* [Prompt]: The result should be every line in the data below that carries the string "Family".

[Dataset entries]
* * *
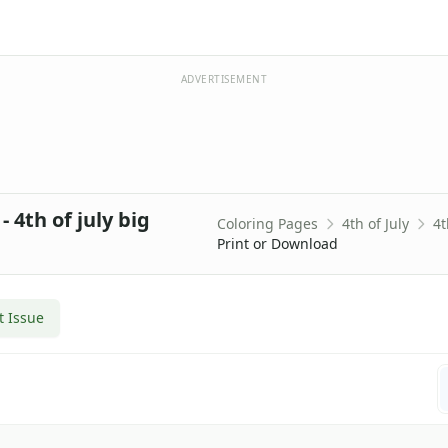
ADVERTISEMENT
 4th of july big
Coloring Pages
4th of July
4t
Print or Download
t Issue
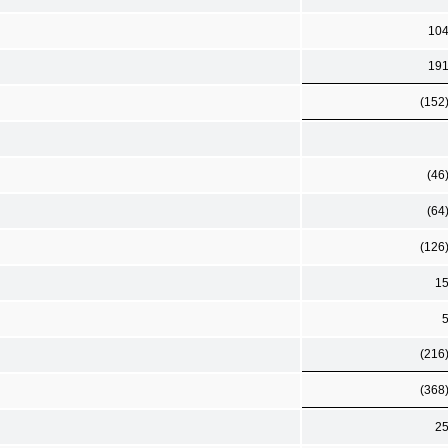
10
19
(152
(46
(64
(126
1
(216
(368
2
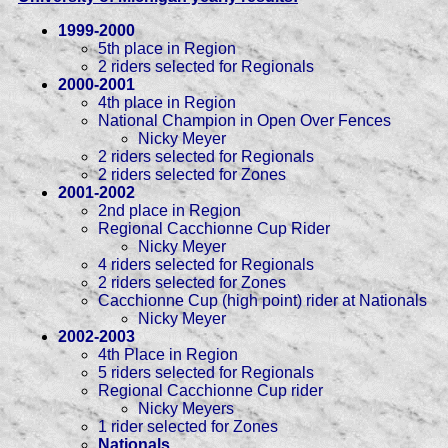
1999-2000
5th place in Region
2 riders selected for Regionals
2000-2001
4th place in Region
National Champion in Open Over Fences
Nicky Meyer
2 riders selected for Regionals
2 riders selected for Zones
2001-2002
2nd place in Region
Regional Cacchionne Cup Rider
Nicky Meyer
4 riders selected for Regionals
2 riders selected for Zones
Cacchionne Cup (high point) rider at Nationals
Nicky Meyer
2002-2003
4th Place in Region
5 riders selected for Regionals
Regional Cacchionne Cup rider
Nicky Meyers
1 rider selected for Zones
Nationals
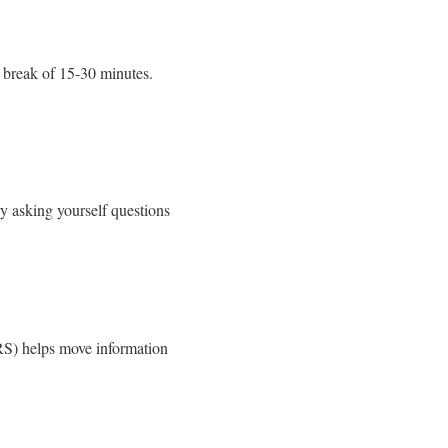
r break of 15-30 minutes.
ry asking yourself questions
SRS) helps move information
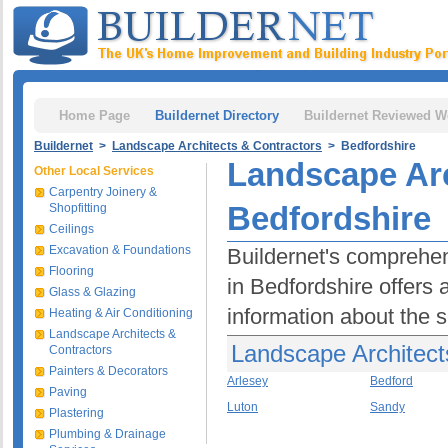
Home Page
Buildernet Directory
Buildernet Reviewed W
Buildernet
>
Landscape Architects & Contractors
> Bedfordshire
Landscape Arc
Other Local Services
Carpentry Joinery &
Bedfordshire
Shopfitting
Ceilings
Excavation & Foundations
Buildernet's comprehen
Flooring
in Bedfordshire offers
Glass & Glazing
information about the se
Heating & Air Conditioning
Landscape Architects &
Landscape Architect
Contractors
Painters & Decorators
Arlesey
Bedford
Paving
Luton
Sandy
Plastering
Plumbing & Drainage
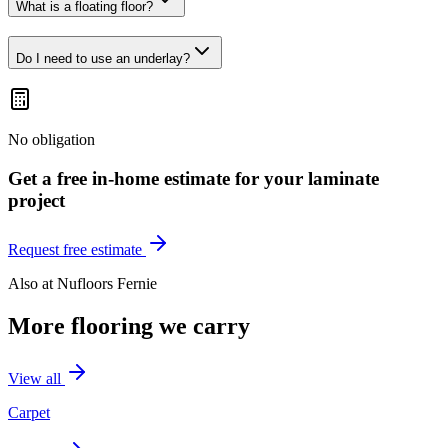
What is a floating floor?
Do I need to use an underlay?
No obligation
Get a free in-home estimate for your
laminate
project
Request free estimate
Also at
Nufloors Fernie
More flooring we carry
View all
Carpet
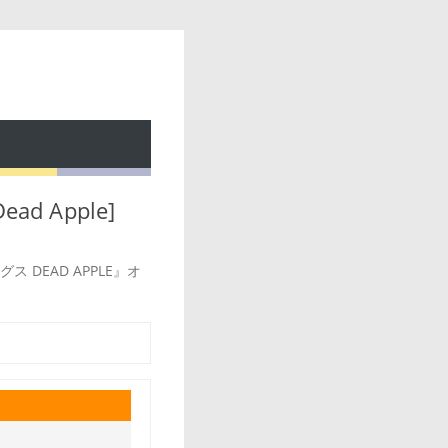
ead Apple]
ドッグス DEAD APPLE』オ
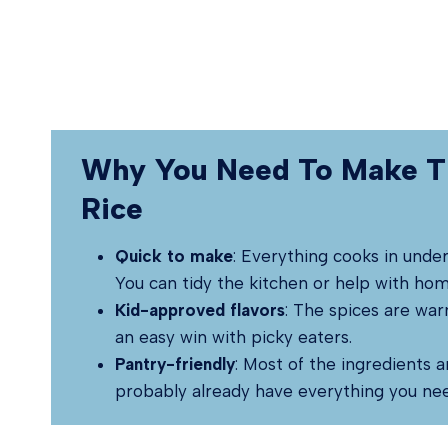
Why You Need To Make T
Rice
Quick to make
: Everything cooks in unde
You can tidy the kitchen or help with ho
Kid-approved flavors
: The spices are war
an easy win with picky eaters.
Pantry-friendly
: Most of the ingredients a
probably already have everything you ne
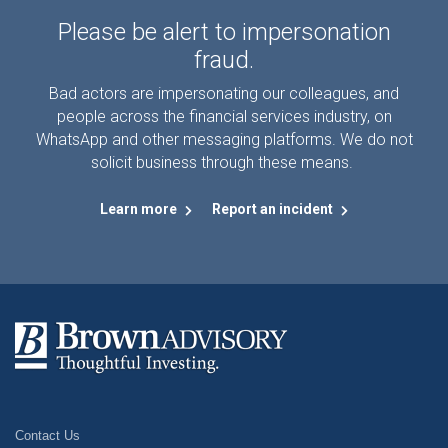
Please be alert to impersonation
fraud.
Bad actors are impersonating our colleagues, and
people across the financial services industry, on
WhatsApp and other messaging platforms. We do not
solicit business through these means.
Learn more
Report an incident
Contact Us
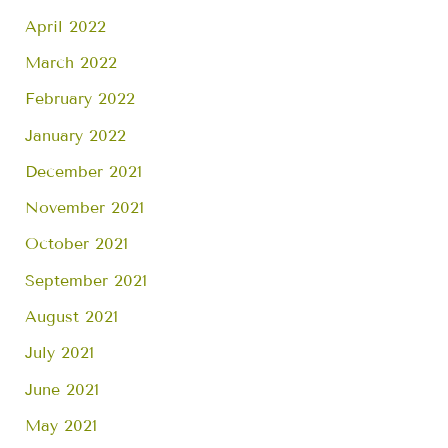
April 2022
March 2022
February 2022
January 2022
December 2021
November 2021
October 2021
September 2021
August 2021
July 2021
June 2021
May 2021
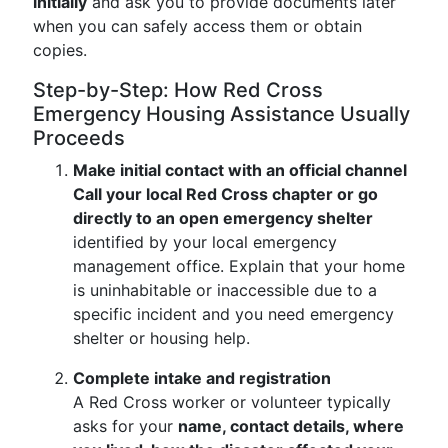
initially
and ask you to provide documents later
when you can safely access them or obtain
copies.
Step-by-Step: How Red Cross
Emergency Housing Assistance Usually
Proceeds
Make initial contact with an official channel
Call your local Red Cross chapter or go
directly to an open emergency shelter
identified by your local emergency
management office. Explain that your home
is uninhabitable or inaccessible due to a
specific incident and you need emergency
shelter or housing help.
Complete intake and registration
A Red Cross worker or volunteer typically
asks for your
name, contact details, where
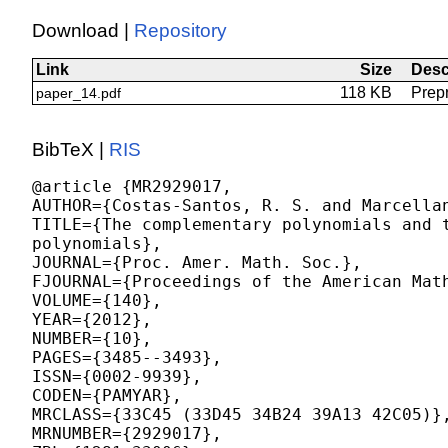
Download |
Repository
Link
Size
Desc
118 KB
Prepr
paper_14.pdf
BibTeX |
RIS
@article {MR2929017,

AUTHOR={Costas-Santos, R. S. and Marcellan
TITLE={The complementary polynomials and t
polynomials},

JOURNAL={Proc. Amer. Math. Soc.},

FJOURNAL={Proceedings of the American Math
VOLUME={140},

YEAR={2012},

NUMBER={10},

PAGES={3485--3493},

ISSN={0002-9939},

CODEN={PAMYAR},

MRCLASS={33C45 (33D45 34B24 39A13 42C05)},
MRNUMBER={2929017},
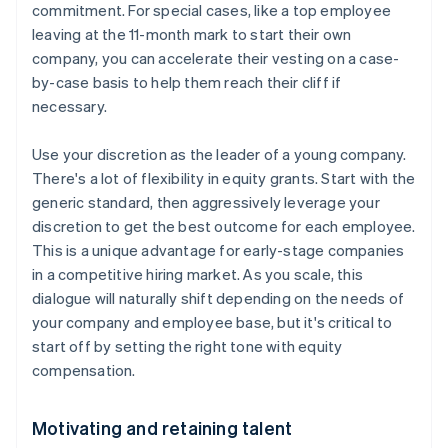
commitment. For special cases, like a top employee
leaving at the 11-month mark to start their own
company, you can accelerate their vesting on a case-
by-case basis to help them reach their cliff if
necessary.
Use your discretion as the leader of a young company.
There's a lot of flexibility in equity grants. Start with the
generic standard, then aggressively leverage your
discretion to get the best outcome for each employee.
This is a unique advantage for early-stage companies
in a competitive hiring market. As you scale, this
dialogue will naturally shift depending on the needs of
your company and employee base, but it's critical to
start off by setting the right tone with equity
compensation.
Motivating and retaining talent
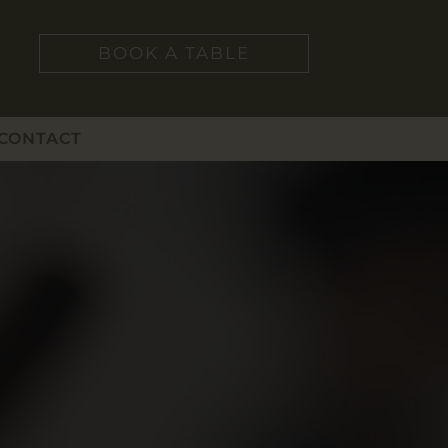
BOOK A TABLE
CONTACT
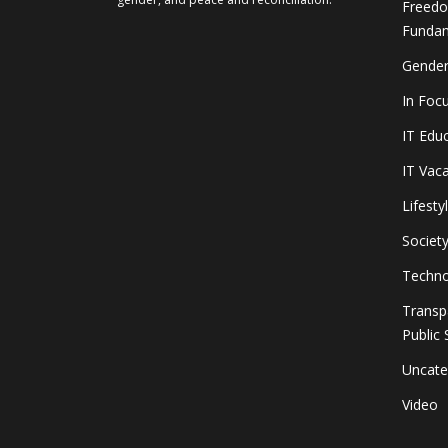
Freedo
Fundam
Gender
In Foc
IT Edu
IT Vac
Lifesty
Societ
Techno
Transp
Public 
Uncate
Video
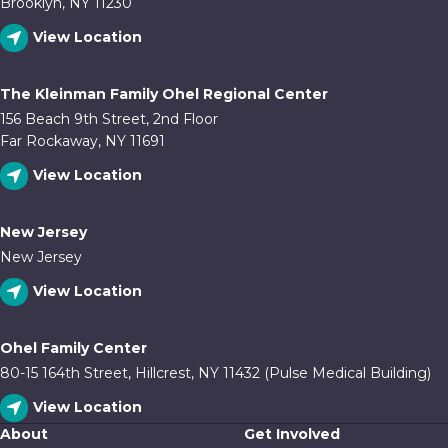
Brooklyn, NY 11230
View Location
The Kleinman Family Ohel Regional Center
156 Beach 9th Street, 2nd Floor
Far Rockaway, NY 11691
View Location
New Jersey
New Jersey
View Location
Ohel Family Center
80-15 164th Street, Hillcrest, NY 11432 (Pulse Medical Building)
View Location
About
Get Involved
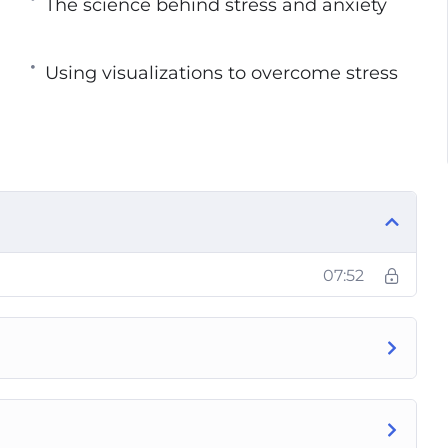
The science behind stress and anxiety
ll learn:
Using visualizations to overcome stress
tacks
ry
07:52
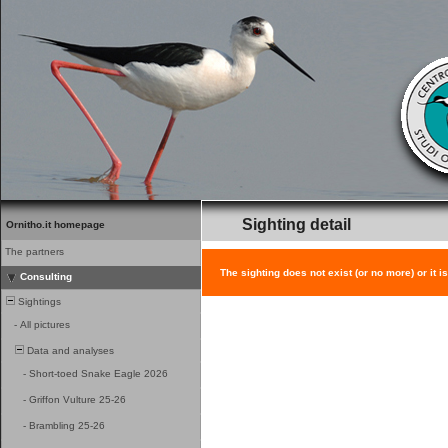
Sighting detail
Ornitho.it homepage
The partners
The sighting does not exist (or no more) or it i
Consulting
Sightings
-
All pictures
Data and analyses
-
Short-toed Snake Eagle 2026
-
Griffon Vulture 25-26
-
Brambling 25-26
* * *
* [Exercise result]:
The Kleinman Family Ohel Regional Center
Ohel Family Center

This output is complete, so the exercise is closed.